TASK TO CARRY OUT: With the pictures omitted, set down exactly the lines from the one that contains "Annotate this image: element" through the last line of the data.

Structured page parsing data:
----------

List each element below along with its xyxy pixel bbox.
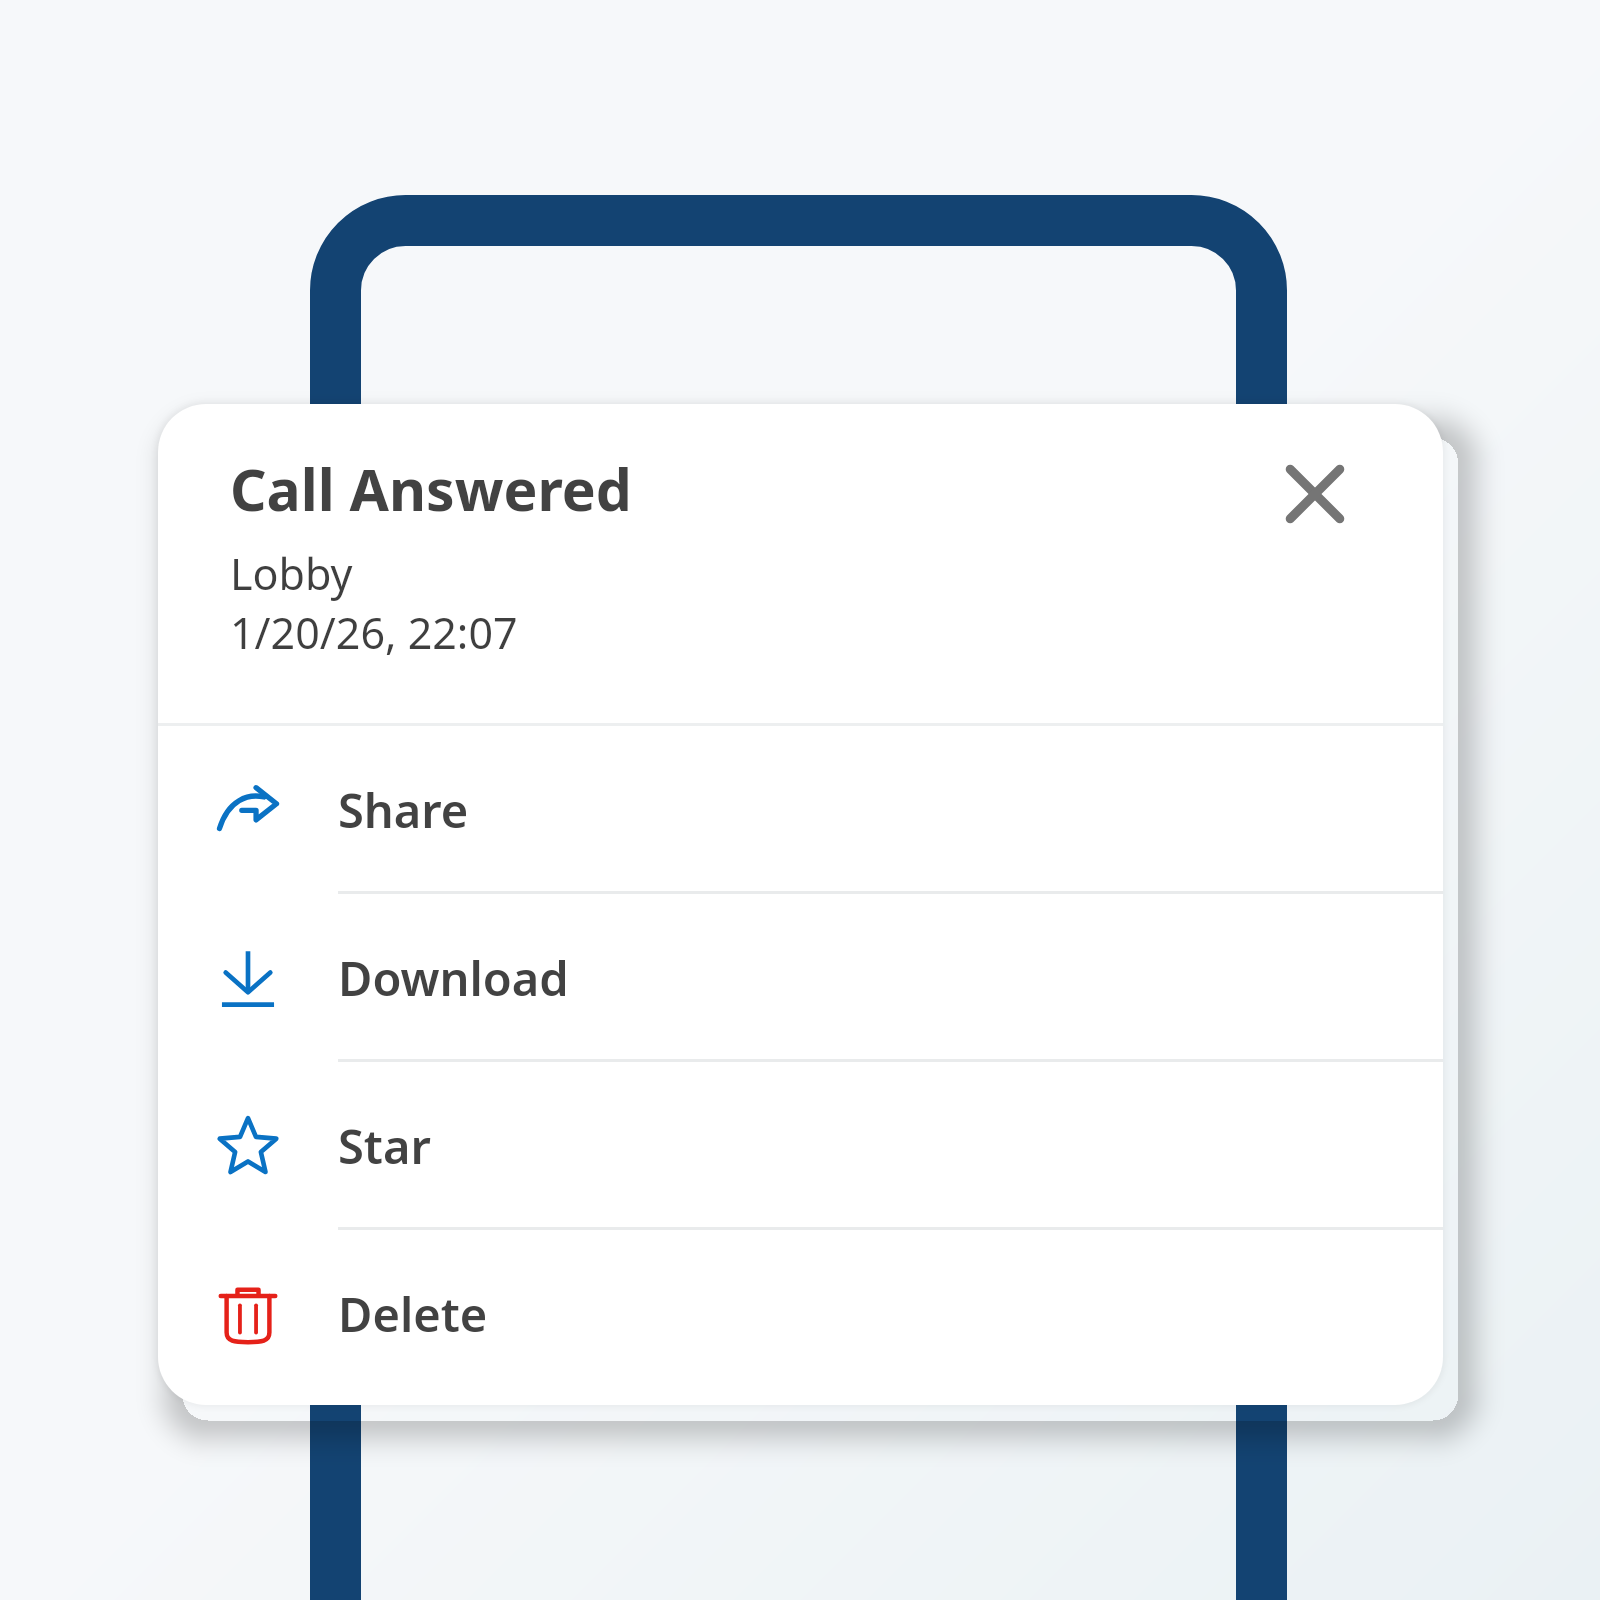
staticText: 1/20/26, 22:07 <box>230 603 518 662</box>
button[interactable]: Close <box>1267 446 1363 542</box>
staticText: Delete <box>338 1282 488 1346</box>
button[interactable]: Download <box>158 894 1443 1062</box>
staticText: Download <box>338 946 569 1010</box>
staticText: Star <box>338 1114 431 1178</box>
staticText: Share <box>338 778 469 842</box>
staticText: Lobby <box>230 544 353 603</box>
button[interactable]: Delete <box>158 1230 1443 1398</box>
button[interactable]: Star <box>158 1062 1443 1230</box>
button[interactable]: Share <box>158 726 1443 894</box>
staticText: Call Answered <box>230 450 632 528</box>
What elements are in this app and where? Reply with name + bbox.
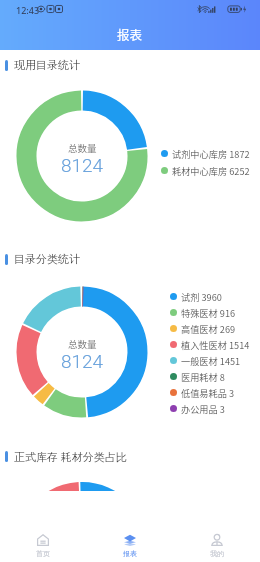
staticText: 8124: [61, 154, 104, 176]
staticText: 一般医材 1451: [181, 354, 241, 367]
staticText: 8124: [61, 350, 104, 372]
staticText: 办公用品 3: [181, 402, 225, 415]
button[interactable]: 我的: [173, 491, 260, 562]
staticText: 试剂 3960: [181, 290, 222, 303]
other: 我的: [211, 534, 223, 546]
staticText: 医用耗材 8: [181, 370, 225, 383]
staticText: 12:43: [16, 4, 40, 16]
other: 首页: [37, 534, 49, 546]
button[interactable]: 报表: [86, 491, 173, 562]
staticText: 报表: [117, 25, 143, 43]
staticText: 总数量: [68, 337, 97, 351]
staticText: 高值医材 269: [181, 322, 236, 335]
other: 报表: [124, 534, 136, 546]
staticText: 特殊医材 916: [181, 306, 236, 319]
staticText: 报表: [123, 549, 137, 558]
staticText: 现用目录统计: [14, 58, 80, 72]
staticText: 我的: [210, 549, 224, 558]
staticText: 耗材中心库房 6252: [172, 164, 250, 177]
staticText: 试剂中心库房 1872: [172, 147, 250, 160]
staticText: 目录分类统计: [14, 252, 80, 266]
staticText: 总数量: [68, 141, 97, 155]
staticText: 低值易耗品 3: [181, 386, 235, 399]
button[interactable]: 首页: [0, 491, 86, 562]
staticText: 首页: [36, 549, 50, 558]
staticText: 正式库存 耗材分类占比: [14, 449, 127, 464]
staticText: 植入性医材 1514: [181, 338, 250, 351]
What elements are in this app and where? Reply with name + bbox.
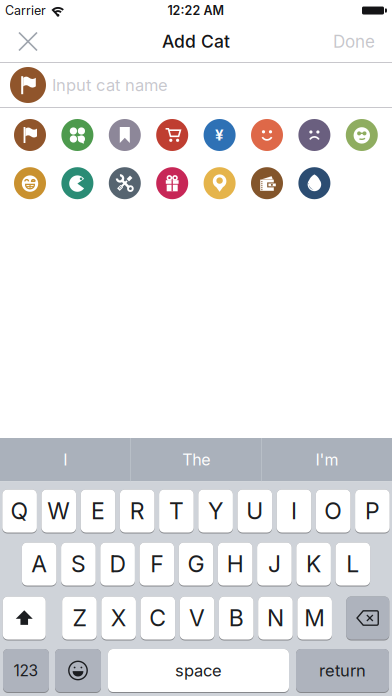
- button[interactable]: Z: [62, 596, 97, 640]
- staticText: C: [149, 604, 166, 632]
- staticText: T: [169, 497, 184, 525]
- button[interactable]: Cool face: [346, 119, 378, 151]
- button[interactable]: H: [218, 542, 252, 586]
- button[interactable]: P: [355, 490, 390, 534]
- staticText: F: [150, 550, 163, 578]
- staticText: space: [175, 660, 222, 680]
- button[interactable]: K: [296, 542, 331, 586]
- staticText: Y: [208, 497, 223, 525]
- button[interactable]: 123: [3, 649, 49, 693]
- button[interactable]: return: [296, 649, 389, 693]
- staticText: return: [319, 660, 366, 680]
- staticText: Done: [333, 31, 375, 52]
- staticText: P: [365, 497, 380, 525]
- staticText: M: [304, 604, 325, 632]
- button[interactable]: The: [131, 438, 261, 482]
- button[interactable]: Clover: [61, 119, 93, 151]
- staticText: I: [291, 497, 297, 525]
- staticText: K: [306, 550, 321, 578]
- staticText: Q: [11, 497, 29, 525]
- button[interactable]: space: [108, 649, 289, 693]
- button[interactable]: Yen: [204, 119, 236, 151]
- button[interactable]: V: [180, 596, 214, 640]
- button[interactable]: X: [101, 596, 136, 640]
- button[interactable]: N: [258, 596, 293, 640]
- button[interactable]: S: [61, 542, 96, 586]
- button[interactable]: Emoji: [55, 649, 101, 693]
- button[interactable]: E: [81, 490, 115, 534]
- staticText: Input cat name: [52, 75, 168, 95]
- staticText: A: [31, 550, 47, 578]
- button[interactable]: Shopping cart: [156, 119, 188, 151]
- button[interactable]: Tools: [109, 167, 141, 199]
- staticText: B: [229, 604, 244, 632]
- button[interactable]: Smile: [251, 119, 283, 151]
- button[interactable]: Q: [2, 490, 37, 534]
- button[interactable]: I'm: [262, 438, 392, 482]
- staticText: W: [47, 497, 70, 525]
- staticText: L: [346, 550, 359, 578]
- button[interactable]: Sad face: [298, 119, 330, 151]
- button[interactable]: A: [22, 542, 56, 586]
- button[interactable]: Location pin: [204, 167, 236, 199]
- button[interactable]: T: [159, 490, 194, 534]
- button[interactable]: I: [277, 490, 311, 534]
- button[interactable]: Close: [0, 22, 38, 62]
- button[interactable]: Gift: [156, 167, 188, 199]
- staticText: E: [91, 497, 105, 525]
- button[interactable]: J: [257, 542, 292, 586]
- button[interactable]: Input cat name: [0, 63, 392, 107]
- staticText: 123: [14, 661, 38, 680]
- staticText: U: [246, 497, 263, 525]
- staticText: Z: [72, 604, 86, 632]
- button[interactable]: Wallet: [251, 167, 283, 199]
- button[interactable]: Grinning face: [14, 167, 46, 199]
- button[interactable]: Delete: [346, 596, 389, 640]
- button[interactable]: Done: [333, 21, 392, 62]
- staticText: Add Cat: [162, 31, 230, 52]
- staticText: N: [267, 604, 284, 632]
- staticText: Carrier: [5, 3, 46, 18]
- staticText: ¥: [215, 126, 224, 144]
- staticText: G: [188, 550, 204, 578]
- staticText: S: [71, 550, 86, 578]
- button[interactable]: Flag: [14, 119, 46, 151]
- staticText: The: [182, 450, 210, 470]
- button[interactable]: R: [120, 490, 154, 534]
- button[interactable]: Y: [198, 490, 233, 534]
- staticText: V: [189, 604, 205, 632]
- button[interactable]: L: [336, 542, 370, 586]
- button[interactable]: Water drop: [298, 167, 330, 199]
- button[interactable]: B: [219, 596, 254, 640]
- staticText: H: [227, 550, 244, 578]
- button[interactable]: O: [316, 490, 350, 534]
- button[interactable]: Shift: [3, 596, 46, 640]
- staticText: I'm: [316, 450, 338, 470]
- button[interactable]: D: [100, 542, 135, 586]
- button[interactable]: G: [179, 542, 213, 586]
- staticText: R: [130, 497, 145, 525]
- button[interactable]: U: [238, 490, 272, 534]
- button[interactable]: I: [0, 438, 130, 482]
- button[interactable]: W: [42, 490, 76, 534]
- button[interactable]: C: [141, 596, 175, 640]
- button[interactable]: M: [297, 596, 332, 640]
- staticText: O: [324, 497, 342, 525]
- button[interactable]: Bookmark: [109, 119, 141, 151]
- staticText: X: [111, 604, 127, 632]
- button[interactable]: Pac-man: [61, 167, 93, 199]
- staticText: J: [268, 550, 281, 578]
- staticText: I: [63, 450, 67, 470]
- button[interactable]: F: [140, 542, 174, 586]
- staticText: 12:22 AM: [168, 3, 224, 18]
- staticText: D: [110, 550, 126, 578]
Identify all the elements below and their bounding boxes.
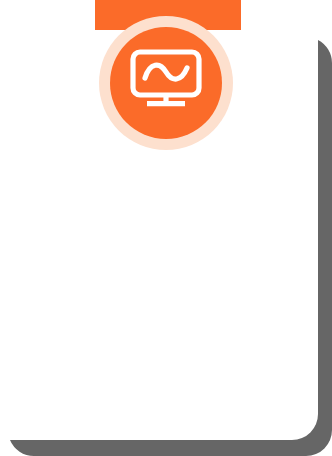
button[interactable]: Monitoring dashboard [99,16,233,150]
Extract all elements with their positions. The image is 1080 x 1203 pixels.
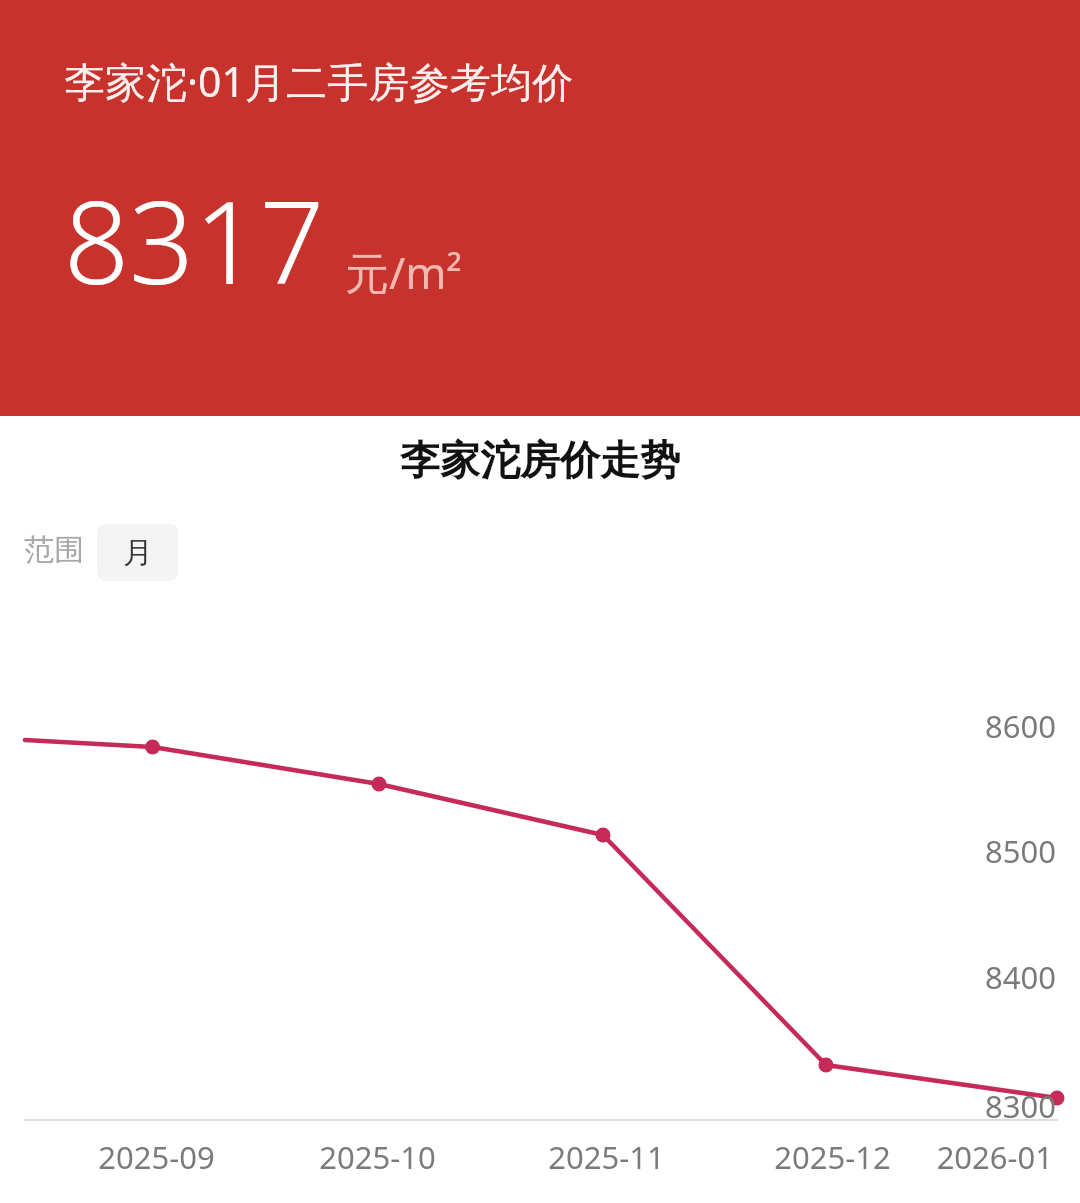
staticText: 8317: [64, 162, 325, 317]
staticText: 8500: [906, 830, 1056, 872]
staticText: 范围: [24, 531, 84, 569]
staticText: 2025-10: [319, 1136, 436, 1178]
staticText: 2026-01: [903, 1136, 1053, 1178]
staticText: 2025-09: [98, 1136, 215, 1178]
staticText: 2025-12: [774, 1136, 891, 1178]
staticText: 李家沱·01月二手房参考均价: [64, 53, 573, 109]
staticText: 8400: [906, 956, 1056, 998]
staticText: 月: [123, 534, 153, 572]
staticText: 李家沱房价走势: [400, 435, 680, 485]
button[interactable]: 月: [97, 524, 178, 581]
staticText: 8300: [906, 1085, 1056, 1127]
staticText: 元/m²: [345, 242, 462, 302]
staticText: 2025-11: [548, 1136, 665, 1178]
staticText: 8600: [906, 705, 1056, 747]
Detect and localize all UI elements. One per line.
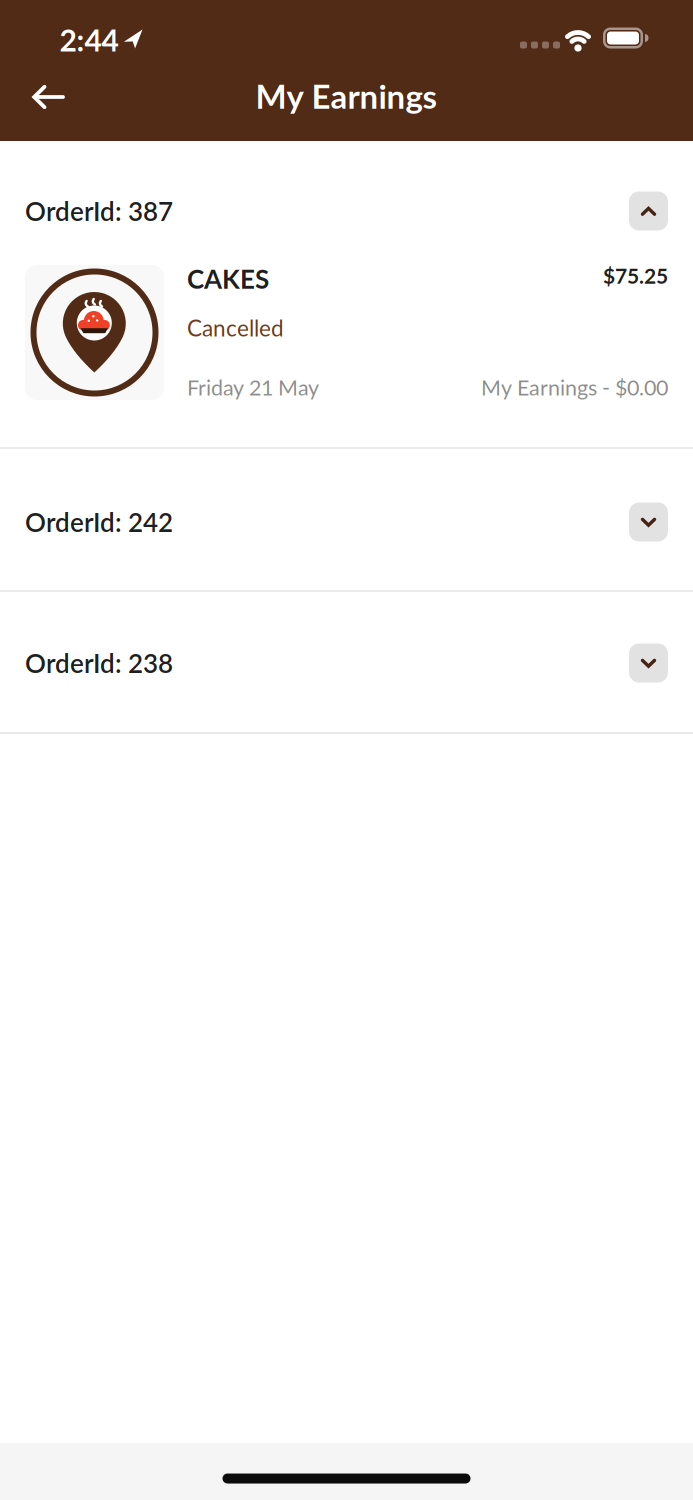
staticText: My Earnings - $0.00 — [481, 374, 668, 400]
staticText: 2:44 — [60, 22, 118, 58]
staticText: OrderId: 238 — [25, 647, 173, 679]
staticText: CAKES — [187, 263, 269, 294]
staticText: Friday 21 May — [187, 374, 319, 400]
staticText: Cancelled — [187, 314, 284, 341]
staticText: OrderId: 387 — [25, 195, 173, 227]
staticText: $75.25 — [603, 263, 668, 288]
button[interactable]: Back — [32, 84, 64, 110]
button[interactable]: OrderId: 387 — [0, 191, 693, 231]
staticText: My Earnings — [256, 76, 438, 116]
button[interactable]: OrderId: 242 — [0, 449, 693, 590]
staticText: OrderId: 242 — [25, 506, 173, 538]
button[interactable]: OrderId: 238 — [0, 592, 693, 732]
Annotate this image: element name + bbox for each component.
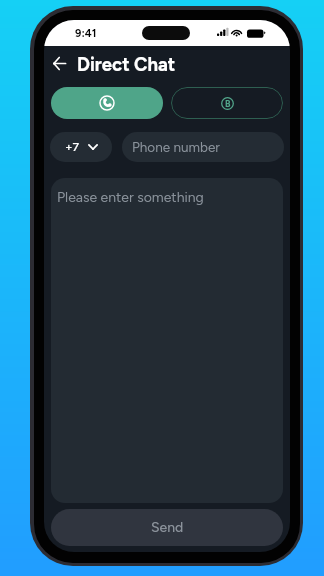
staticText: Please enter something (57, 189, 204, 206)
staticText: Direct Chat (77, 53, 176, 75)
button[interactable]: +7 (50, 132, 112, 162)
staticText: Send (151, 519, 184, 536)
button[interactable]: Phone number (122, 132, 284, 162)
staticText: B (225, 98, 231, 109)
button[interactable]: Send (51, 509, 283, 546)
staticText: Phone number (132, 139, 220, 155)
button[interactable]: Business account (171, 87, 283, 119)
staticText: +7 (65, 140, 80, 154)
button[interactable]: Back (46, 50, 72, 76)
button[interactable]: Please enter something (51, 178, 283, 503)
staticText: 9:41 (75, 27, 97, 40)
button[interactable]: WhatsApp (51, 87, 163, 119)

----------

ANSWER SPACE:
Annotate this image: element name + bbox for each component.
staticText: Please enter something (57, 189, 204, 206)
staticText: Direct Chat (77, 53, 176, 75)
button[interactable]: +7 (50, 132, 112, 162)
staticText: Send (151, 519, 184, 536)
button[interactable]: Phone number (122, 132, 284, 162)
staticText: B (225, 98, 231, 109)
button[interactable]: Send (51, 509, 283, 546)
staticText: Phone number (132, 139, 220, 155)
button[interactable]: Business account (171, 87, 283, 119)
staticText: +7 (65, 140, 80, 154)
button[interactable]: Back (46, 50, 72, 76)
button[interactable]: Please enter something (51, 178, 283, 503)
staticText: 9:41 (75, 27, 97, 40)
button[interactable]: WhatsApp (51, 87, 163, 119)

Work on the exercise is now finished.